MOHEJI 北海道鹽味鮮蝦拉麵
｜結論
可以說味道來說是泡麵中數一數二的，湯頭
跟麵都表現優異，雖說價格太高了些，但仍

=====

HOW TO COMPLETE THIS TASK:
Restate the entire listing verbatim.

COMPLETED TASK:
MOHEJI 北海道鹽味鮮蝦拉麵
｜結論
可以說味道來說是泡麵中數一數二的，湯頭
跟麵都表現優異，雖說價格太高了些，但仍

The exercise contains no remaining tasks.